Would you repeat each of the lines below exactly?

[Start of Attachment]

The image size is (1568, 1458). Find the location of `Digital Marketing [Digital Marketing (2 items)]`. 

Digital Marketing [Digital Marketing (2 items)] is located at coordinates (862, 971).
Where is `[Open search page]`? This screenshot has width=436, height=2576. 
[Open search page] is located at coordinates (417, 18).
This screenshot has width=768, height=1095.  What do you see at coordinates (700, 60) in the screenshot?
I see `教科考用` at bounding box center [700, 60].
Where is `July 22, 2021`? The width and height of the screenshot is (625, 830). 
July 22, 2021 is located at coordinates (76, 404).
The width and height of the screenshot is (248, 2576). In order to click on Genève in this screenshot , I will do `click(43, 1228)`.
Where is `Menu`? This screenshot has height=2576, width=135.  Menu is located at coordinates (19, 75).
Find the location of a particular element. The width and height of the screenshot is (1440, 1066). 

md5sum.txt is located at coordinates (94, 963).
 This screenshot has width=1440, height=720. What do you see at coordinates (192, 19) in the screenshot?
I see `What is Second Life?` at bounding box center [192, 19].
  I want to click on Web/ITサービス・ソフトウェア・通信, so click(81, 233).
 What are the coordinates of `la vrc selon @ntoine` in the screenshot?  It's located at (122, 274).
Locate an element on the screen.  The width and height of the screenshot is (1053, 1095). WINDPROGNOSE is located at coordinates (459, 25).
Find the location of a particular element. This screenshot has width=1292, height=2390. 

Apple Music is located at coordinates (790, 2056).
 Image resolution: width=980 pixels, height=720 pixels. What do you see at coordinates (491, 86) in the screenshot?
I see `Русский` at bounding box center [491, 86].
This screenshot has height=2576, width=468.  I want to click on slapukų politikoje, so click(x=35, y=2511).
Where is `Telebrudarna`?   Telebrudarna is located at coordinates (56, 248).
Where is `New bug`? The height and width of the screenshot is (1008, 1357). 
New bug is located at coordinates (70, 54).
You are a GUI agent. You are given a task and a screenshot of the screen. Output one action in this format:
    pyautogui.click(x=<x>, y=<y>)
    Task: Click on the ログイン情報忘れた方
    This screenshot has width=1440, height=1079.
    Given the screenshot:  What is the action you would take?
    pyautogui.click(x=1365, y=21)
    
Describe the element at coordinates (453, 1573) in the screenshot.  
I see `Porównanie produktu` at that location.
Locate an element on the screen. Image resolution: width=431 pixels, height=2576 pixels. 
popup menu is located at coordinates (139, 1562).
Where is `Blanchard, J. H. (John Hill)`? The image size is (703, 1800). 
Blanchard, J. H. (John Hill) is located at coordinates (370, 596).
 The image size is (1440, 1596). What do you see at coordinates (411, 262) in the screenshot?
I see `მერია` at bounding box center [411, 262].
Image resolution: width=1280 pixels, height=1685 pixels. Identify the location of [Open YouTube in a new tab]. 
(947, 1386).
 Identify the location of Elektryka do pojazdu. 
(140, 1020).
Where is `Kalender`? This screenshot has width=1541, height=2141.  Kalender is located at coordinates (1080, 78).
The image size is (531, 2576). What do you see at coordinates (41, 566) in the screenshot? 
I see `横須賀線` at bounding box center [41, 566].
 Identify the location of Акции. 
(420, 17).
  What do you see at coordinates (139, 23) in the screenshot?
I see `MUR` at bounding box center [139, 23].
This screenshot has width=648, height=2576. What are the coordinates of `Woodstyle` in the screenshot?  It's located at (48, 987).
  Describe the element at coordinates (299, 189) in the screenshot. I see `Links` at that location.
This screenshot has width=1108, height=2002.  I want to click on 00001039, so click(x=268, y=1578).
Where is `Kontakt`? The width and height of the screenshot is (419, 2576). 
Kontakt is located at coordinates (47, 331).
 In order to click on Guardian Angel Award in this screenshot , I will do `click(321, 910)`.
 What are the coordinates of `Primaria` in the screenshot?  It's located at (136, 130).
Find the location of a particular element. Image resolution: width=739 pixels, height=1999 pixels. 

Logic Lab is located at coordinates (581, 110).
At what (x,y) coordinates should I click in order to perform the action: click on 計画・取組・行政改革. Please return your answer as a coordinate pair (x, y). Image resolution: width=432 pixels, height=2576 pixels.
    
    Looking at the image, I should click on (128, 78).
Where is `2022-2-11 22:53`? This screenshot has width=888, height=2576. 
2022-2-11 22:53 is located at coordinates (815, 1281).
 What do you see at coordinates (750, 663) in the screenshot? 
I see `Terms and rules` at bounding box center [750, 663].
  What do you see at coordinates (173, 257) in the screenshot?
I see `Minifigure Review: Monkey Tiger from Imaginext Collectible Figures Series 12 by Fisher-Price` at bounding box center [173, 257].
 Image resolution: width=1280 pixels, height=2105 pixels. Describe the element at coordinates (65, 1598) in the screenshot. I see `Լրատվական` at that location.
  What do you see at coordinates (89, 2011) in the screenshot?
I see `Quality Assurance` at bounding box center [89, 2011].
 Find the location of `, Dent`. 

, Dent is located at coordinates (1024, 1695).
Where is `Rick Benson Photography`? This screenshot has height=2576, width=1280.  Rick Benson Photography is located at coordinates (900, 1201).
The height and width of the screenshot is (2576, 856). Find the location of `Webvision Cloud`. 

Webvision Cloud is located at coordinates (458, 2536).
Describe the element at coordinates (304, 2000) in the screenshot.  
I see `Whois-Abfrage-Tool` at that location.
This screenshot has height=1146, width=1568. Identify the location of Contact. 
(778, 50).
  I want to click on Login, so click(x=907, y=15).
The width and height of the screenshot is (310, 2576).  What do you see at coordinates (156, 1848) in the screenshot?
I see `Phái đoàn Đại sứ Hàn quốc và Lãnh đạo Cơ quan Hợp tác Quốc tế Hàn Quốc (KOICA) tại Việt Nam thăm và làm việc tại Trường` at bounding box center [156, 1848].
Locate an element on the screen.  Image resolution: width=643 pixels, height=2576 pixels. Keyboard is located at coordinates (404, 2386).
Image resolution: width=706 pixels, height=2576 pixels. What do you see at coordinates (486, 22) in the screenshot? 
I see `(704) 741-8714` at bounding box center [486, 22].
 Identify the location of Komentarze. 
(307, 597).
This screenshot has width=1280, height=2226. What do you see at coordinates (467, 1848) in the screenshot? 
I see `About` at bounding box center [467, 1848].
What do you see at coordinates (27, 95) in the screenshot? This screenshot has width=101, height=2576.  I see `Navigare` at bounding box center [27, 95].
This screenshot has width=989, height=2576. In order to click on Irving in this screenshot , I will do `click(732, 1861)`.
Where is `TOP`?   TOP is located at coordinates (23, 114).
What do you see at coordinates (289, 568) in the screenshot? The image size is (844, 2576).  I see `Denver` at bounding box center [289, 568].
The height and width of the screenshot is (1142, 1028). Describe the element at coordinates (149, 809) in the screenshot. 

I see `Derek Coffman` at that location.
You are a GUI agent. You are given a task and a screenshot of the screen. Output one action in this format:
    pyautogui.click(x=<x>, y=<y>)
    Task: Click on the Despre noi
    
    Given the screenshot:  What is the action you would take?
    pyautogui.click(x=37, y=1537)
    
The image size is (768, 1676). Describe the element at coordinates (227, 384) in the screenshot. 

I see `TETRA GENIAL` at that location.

[End of Attachment]

ANSWER BOX:
The image size is (1568, 1458). Find the location of `Digital Marketing [Digital Marketing (2 items)]`. 

Digital Marketing [Digital Marketing (2 items)] is located at coordinates (862, 971).
Where is `[Open search page]`? This screenshot has width=436, height=2576. 
[Open search page] is located at coordinates (417, 18).
This screenshot has width=768, height=1095.  What do you see at coordinates (700, 60) in the screenshot?
I see `教科考用` at bounding box center [700, 60].
Where is `July 22, 2021`? The width and height of the screenshot is (625, 830). 
July 22, 2021 is located at coordinates (76, 404).
The width and height of the screenshot is (248, 2576). In order to click on Genève in this screenshot , I will do `click(43, 1228)`.
Where is `Menu`? This screenshot has height=2576, width=135.  Menu is located at coordinates (19, 75).
Find the location of a particular element. The width and height of the screenshot is (1440, 1066). 

md5sum.txt is located at coordinates (94, 963).
 This screenshot has width=1440, height=720. What do you see at coordinates (192, 19) in the screenshot?
I see `What is Second Life?` at bounding box center [192, 19].
  I want to click on Web/ITサービス・ソフトウェア・通信, so click(81, 233).
 What are the coordinates of `la vrc selon @ntoine` in the screenshot?  It's located at (122, 274).
Locate an element on the screen.  The width and height of the screenshot is (1053, 1095). WINDPROGNOSE is located at coordinates (459, 25).
Find the location of a particular element. This screenshot has width=1292, height=2390. 

Apple Music is located at coordinates (790, 2056).
 Image resolution: width=980 pixels, height=720 pixels. What do you see at coordinates (491, 86) in the screenshot?
I see `Русский` at bounding box center [491, 86].
This screenshot has height=2576, width=468.  I want to click on slapukų politikoje, so click(x=35, y=2511).
Where is `Telebrudarna`?   Telebrudarna is located at coordinates (56, 248).
Where is `New bug`? The height and width of the screenshot is (1008, 1357). 
New bug is located at coordinates (70, 54).
You are a GUI agent. You are given a task and a screenshot of the screen. Output one action in this format:
    pyautogui.click(x=<x>, y=<y>)
    Task: Click on the ログイン情報忘れた方
    This screenshot has width=1440, height=1079.
    Given the screenshot:  What is the action you would take?
    pyautogui.click(x=1365, y=21)
    
Describe the element at coordinates (453, 1573) in the screenshot.  
I see `Porównanie produktu` at that location.
Locate an element on the screen. Image resolution: width=431 pixels, height=2576 pixels. 
popup menu is located at coordinates (139, 1562).
Where is `Blanchard, J. H. (John Hill)`? The image size is (703, 1800). 
Blanchard, J. H. (John Hill) is located at coordinates (370, 596).
 The image size is (1440, 1596). What do you see at coordinates (411, 262) in the screenshot?
I see `მერია` at bounding box center [411, 262].
Image resolution: width=1280 pixels, height=1685 pixels. Identify the location of [Open YouTube in a new tab]. 
(947, 1386).
 Identify the location of Elektryka do pojazdu. 
(140, 1020).
Where is `Kalender`? This screenshot has width=1541, height=2141.  Kalender is located at coordinates (1080, 78).
The image size is (531, 2576). What do you see at coordinates (41, 566) in the screenshot? 
I see `横須賀線` at bounding box center [41, 566].
 Identify the location of Акции. 
(420, 17).
  What do you see at coordinates (139, 23) in the screenshot?
I see `MUR` at bounding box center [139, 23].
This screenshot has width=648, height=2576. What are the coordinates of `Woodstyle` in the screenshot?  It's located at (48, 987).
  Describe the element at coordinates (299, 189) in the screenshot. I see `Links` at that location.
This screenshot has width=1108, height=2002.  I want to click on 00001039, so click(x=268, y=1578).
Where is `Kontakt`? The width and height of the screenshot is (419, 2576). 
Kontakt is located at coordinates (47, 331).
 In order to click on Guardian Angel Award in this screenshot , I will do `click(321, 910)`.
 What are the coordinates of `Primaria` in the screenshot?  It's located at (136, 130).
Find the location of a particular element. Image resolution: width=739 pixels, height=1999 pixels. 

Logic Lab is located at coordinates (581, 110).
At what (x,y) coordinates should I click in order to perform the action: click on 計画・取組・行政改革. Please return your answer as a coordinate pair (x, y). Image resolution: width=432 pixels, height=2576 pixels.
    
    Looking at the image, I should click on (128, 78).
Where is `2022-2-11 22:53`? This screenshot has width=888, height=2576. 
2022-2-11 22:53 is located at coordinates (815, 1281).
 What do you see at coordinates (750, 663) in the screenshot? 
I see `Terms and rules` at bounding box center [750, 663].
  What do you see at coordinates (173, 257) in the screenshot?
I see `Minifigure Review: Monkey Tiger from Imaginext Collectible Figures Series 12 by Fisher-Price` at bounding box center [173, 257].
 Image resolution: width=1280 pixels, height=2105 pixels. Describe the element at coordinates (65, 1598) in the screenshot. I see `Լրատվական` at that location.
  What do you see at coordinates (89, 2011) in the screenshot?
I see `Quality Assurance` at bounding box center [89, 2011].
 Find the location of `, Dent`. 

, Dent is located at coordinates (1024, 1695).
Where is `Rick Benson Photography`? This screenshot has height=2576, width=1280.  Rick Benson Photography is located at coordinates (900, 1201).
The height and width of the screenshot is (2576, 856). Find the location of `Webvision Cloud`. 

Webvision Cloud is located at coordinates (458, 2536).
Describe the element at coordinates (304, 2000) in the screenshot.  
I see `Whois-Abfrage-Tool` at that location.
This screenshot has height=1146, width=1568. Identify the location of Contact. 
(778, 50).
  I want to click on Login, so click(x=907, y=15).
The width and height of the screenshot is (310, 2576).  What do you see at coordinates (156, 1848) in the screenshot?
I see `Phái đoàn Đại sứ Hàn quốc và Lãnh đạo Cơ quan Hợp tác Quốc tế Hàn Quốc (KOICA) tại Việt Nam thăm và làm việc tại Trường` at bounding box center [156, 1848].
Locate an element on the screen.  Image resolution: width=643 pixels, height=2576 pixels. Keyboard is located at coordinates (404, 2386).
Image resolution: width=706 pixels, height=2576 pixels. What do you see at coordinates (486, 22) in the screenshot? 
I see `(704) 741-8714` at bounding box center [486, 22].
 Identify the location of Komentarze. 
(307, 597).
This screenshot has width=1280, height=2226. What do you see at coordinates (467, 1848) in the screenshot? 
I see `About` at bounding box center [467, 1848].
What do you see at coordinates (27, 95) in the screenshot? This screenshot has width=101, height=2576.  I see `Navigare` at bounding box center [27, 95].
This screenshot has width=989, height=2576. In order to click on Irving in this screenshot , I will do `click(732, 1861)`.
Where is `TOP`?   TOP is located at coordinates (23, 114).
What do you see at coordinates (289, 568) in the screenshot? The image size is (844, 2576).  I see `Denver` at bounding box center [289, 568].
The height and width of the screenshot is (1142, 1028). Describe the element at coordinates (149, 809) in the screenshot. 

I see `Derek Coffman` at that location.
You are a GUI agent. You are given a task and a screenshot of the screen. Output one action in this format:
    pyautogui.click(x=<x>, y=<y>)
    Task: Click on the Despre noi
    
    Given the screenshot:  What is the action you would take?
    pyautogui.click(x=37, y=1537)
    
The image size is (768, 1676). Describe the element at coordinates (227, 384) in the screenshot. 

I see `TETRA GENIAL` at that location.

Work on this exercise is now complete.